第12話|学園祭ライブの行方

「点灯テスト──いきます!」


体育館の天井近くで、スポットライトが点滅した。

赤、青、緑。リズムに合わせて明滅する光が、無人のステージに花を咲かせる。


……のはずだった。


「……おかしい。タイミングがずれてる」

葵の眉がぴくりと動いた。


AI制御による照明同期システムは、今回の学園祭ライブの目玉だった。

スマホの音楽アプリと連動し、曲のBPM(テンポ)と音のピークをリアルタイムで解析、

光と映像を合わせてダイナミックに演出する──はずだった。


けれど、リハーサル直前になって、制御AIの挙動が不安定になりはじめた。


「……AIの判断、遅れてる。遅延が0.7秒ある」

「たった0.7秒でも、光が遅れたらズレが目立つ」

「リカバリー可能?」


「コード、見直すしかない……でも、あと2時間」


部室に緊張が走る。


「葵、代替プランはある?」

春樹が問う。


「手動同期。でも、それだとライブ感が死ぬ」

葵が即答する。


芽衣が心配そうに言う。


「AIって、すごいのに。

どうして、こういうときに限って……」


勇人が笑って言った。


「だから面白いんだよ。完璧じゃないから、工夫する余地がある」


咲良がそっと言う。


「信頼って、“うまくいく前提”じゃなくて、

“ダメになっても、一緒に立て直せる”ってことなんじゃないかな」


葵はしばらく沈黙し──静かにうなずいた。


「わかった。AIは補助に回す。

リアルタイムで私が演算サポートする。

一部自動、一部手動──ハイブリッド制御でいく」


夕方、体育館。

観客席が埋まり、ざわめきが空気を満たしていく。


「いよいよだね」

芽衣が、袖で手を握りしめている。


「見せてやろうぜ、AIと“人力”のコラボってやつを!」

勇人が笑う。


バンドの演奏が始まる。

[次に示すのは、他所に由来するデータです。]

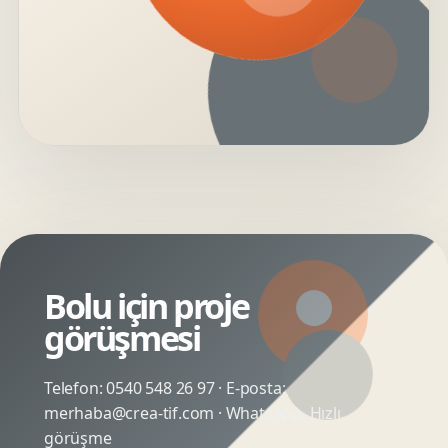
Bolu için proje
görüşmesi
Telefon:
0540 548 26 97
· E-posta:
merhaba@crea-tif.com
· WhatsApp:
Hızlı
görüşme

ギターがかき鳴らされ、ベースが地響きをつくる。


1小節目──

光が走る。

2小節目──

映像が揺れる。

3小節目──

観客の歓声が、ステージに重なる。


そして……葵のタイピングが始まった。


キーボードを打つ手は、音を聴きながら、AIのラグを修正する。

ミリ秒単位の操作が、曲と光を“つなぐ”。


汗が額を伝い、目はディスプレイに釘付け。

だけど、心は音と、空気と、仲間たちの声に重なっていた。


春樹が、そっとイヤモニ越しに言う。


「大丈夫、君なら、できるよ」


その一言が、何よりの“コード”だった。


アンコールのあと、照明がゆっくりと落ちる。


静寂の中、客席から拍手が湧き上がった。

まるで、光と音が“届いた”ことへの答えのように。


舞台裏で、葵が椅子に崩れ落ちた。


「しんど……かった……!」


「でも、やりきったよ」

咲良が手を伸ばす。


「完璧じゃなかったかもしれない。でも、

完璧じゃないからこそ、ちゃんと“心に届いた”んだと思う」


葵は少しだけ、照れくさそうに笑った。




✦ aftersync:ひとつになる、その瞬間

AIはリズムを読み取る。

人は、空気を読む。


どちらも、ひとつの演奏だ。

完璧に重なるより、

手を伸ばし合う“瞬間”の方が、ずっと美しい。


信頼とは、誤差を許すことではない。

一緒に揃えていく、その過程を信じることだ。


だからこの光は、まっすぐ届いた。

不完全だからこそ、本当の意味で“響いた”。